Working Life

Before they were shipped, furs were compressed in a fur press. Churchill, c 1910.
© Provincial Archives of Manitoba, N20121.

Like his father, William Ritch, Isaac Ritch worked as a labourer for the HBC. His work included hauling wood and supplies, such as in this photograph taken around 1905.
© Archives of Ontario, Duncan Campbell Scott Collection. C 275-1-0-6 (S7581)

The working conditions encountered by men in the fur trade were largely determined by their position within a company as well as the location and size of their posts and the era when they were employed.  While there were certainly variations in experience, nevertheless the basic operations of a fur trade post remained remarkably constant over a lengthy period.  It was not until the late nineteenth century, when the business interests of the Hudson's Bay Company became more focused on retail, that there was much change in the daily routine of a post and its staff.

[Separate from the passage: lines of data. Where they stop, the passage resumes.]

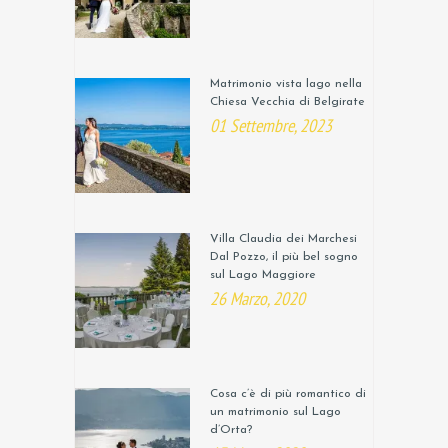
Matrimonio vista lago nella
Chiesa Vecchia di Belgirate
01 Settembre, 2023
Villa Claudia dei Marchesi
Dal Pozzo, il più bel sogno
sul Lago Maggiore
26 Marzo, 2020
Cosa c’è di più romantico di
un matrimonio sul Lago
d’Orta?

Compressed furs were sorted before packing, Nelson House c. 1961.
©Courtesy of Derek Killin

Packed furs were sewn into bales before shipment, Nelson House c. 1961..
©Courtesy of Derek Killin

The Hudson's Bay Company was a hierarchical organisation with two classes of employees: officers, which included clerks as well as fur traders, and servants, who were labourers and skilled tradesmen.  Servants spent much of their time doing heavy tasks such as chopping and hauling wood, taking packets of mail between posts, repairing buildings, processing furs, loading and unloading supply ships, making barrels, fixing tools and guns, and fishing and hunting for provisions.  The officer classes were involved with maintaining order, keeping detailed records of daily events in post journals, dealing with correspondence, and overseeing the business of trading with the Aboriginal people who came to the posts with their furs.

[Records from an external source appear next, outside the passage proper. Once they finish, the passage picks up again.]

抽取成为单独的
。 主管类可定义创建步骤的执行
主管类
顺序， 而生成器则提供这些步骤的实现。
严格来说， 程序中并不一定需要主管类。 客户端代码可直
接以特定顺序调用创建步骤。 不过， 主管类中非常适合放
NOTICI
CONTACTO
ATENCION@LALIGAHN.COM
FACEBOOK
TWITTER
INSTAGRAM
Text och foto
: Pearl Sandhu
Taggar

Wooden boards were used to stretch the skins of small animals like mink and otter as demonstrated here by Chris Wesley, from Lac Seul, Ontario, c. 1951.
© Courtesy of Angus Pelham Burn

Plains Cree men and fur traders at Fort Pitt, 1884.
© Glenbow Archives NA-1323-4

Ernest Hampton and colleagues take a break at York Factory, c 1923.
© Courtesy of Marjorie Medford

Working conditions for Aboriginal people attached to a post, whether as contract labourers or as suppliers of fur, fish and game, also remained quite constant.  Hunters who the Hudson’s Bay Company supplied with an 'outfit' – the necessary supplies for surviving in the bush and securing animals, e.g. ammunition and some provisions –were expected to return later in the year with their furs, and this system continued for three centuries.  Aboriginal women were also heavily involved in the day-to-day running of fur trade posts, and often worked as seamstresses, washerwomen or cooks.  By the mid-nineteenth century, many of the Hudson’s Bay Company's contract staff were 'country-born' sons of officers and their Aboriginal wives.  Those who had received some schooling, perhaps in Scotland, were able to attain posts as apprentice clerks.  Many others were hired as labourers or interpreters.  Mutually beneficial relationships between Aboriginal peoples and fur trade employees were crucial for the smooth operation of all aspects of the fur trade.  Although some of these interactions were certainly more respectful and equitable than others, Aboriginal people were never simply passive producers of fur and consumers of trade goods; their contributions were essential factors in the expansion of the fur trade industry.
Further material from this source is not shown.